緊迫感やスリルで快楽へのスイッチが押され、高揚感が興奮を発動させる。

やるかやられるか。

出方次第で無傷のまま済むか、痛みを受けるのか。

これが堪らなくて、これを求めていたのだと断定する。


「よぅ、まぁ座れよ」

菊紋模様が格子に組まれた半袖セットアップジャージでくつろぐ側面を刈り上げる洒落た短髪の人物に手招きをされ、深くはない会釈をし、ドア敷居を跨いで一度立ち止まる。

その際に横並びになった沢口は眉間に皺を寄せて後ろ手に直立していた。

「いいから、座れよ」

その声は若中に対するトーンと違って軽やかに聞こえ、表情も砕けている。

「ほら」

仕舞いには自らの左手で三人掛けのソファーを二つ叩いた。

これに拍子抜けしたが、緊張と緩和を巧みに使い分ける猛者だと読み取る。

「では、失礼します」

警戒心に敬いを含めて腰掛けた俺の背筋は自然と伸び、軽輩によってドアが内側から閉められた。

「俺は柴原、柴原政晴だ」

無駄に肩書を持ち出さない身分の明かし方から結構な役職なのだと受け取れ、その声量や言い回しから歳は四十前後だと踏んだ。

「お前の事は色々聞いてるから自己紹介はいいや」

沢口か。

「あそこで何していた」

痛くもない腹を探られる。
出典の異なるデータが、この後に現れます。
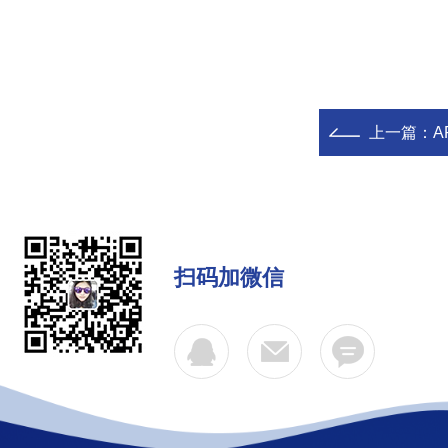
上一篇：
A
扫码加微信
いや、痛んでいた腹なのかも知れない。

「で、何が知りたい」

これには戸惑った。

間に髪を容れずとはいかなかったが、ここでの駆け引きは危険だと感じた俺は率直に答える。

「家族ごと失踪してませんか?」

ここで空気が変わった。

「そう来たか」

上席者は姿勢を右に倒し、肘掛けに頬杖を突いて薄ら笑いを浮かべ、こちらの核心を探る様に冷ややかな眼を浴びせる。

(しくじったか……)

徐々に太腿の上で握った拳に力が込められ、汗が滲み出す。

「やっぱり俺の嗅ぎ分けには狂いが無かったな、な?」

今度は仰け反り微笑んで子分に同意を求めた相手に戸惑い、思わず目が行った沢口は愛想笑いで応じていた。

視線を元に戻すと、今以て柔和な笑みのままでこちらを見ている。

(この人にはどう伝わり、どう映ったのか。

自分がヤクザに興味を持たれたのは何時、何処からなのだろうか)

「で、怪しんだ切っ掛けとは」

ゆったりと構えて問う言葉には先程までの遊びが感じられなかった。

(試されているのか、それとも心当たりがあるのか)

「ある墓で説明つかない代物を見かけました」

「ほぅ」

(この相槌はどっちだ)

「それは、タケさ……小島剛さんのライターです」

「なるほどねぇ」

(なるほど?……)

この返しに引っ掛かった俺は自分の立場をわきまえずに予想をぶつける。

「あの、柴原さん。呼び名これでもいいっすか?」

「おぅ、構わねぇ」

「じゃあ、柴原さんは小島剛の家族がどこに居るか知ってますよね」

「ふっ」

にやけた。俺の推察は当たったのか。

しかし、凝視した先の表情が締まる。

「いや、知らねぇ」

首も振らずに否定した真顔からは虚実も真実も読み取れなかった。

古強者ふるつわものに軽くいなされるのは織り込み済みだったが、引くに引けない状況を作り出したからには食い下がるしかない。

「では、どうして沢口はあそこに」

「そうなるわなぁ」

後頭部に両掌を組んで余裕に満ちた言葉を発した相手の視線が妙に優しくなり、

中堅ヤクザは束の間の時を生んだ。


息苦しい。

恫喝や罵倒を浴びていないのに威圧をもろに受ける一刻が長引く。


そのままでやり過ごしていた格上の人物は、腹帯を締めてかかるかの様な声で、

「なら、教えてやる」

と言って居住まいを正し、その後の眼光が鋭くなり口角が下がった。

それに目引き袖引きで呼応する。

「世の中にはな、ぶる奴とか、っぽい人間はいるが、競争に勝ち残り絶対的権力や莫大な金を得るのは一握りの善人か、その道に長けた悪党だ」

本質から逸れた不意の講釈に面食らったが、ここでも少しの間を置いてくる辺りは流石の熟練者だと思いながら次を待つ。

「危険しかない小規模なシャブのシノギは捨てると組長に告げられてな」

ここからはやっと本題に入ったと察してもう一度気を引き締めた。

「使えない馬鹿共を切って下の入れ替えを画策し、奔走し出した矢先にお前の揉め事が耳に入った」

陰謀に取り込まれ、蜥蜴とかげの尻尾切りに巻き込まれた……俺、久賀、タケさんは。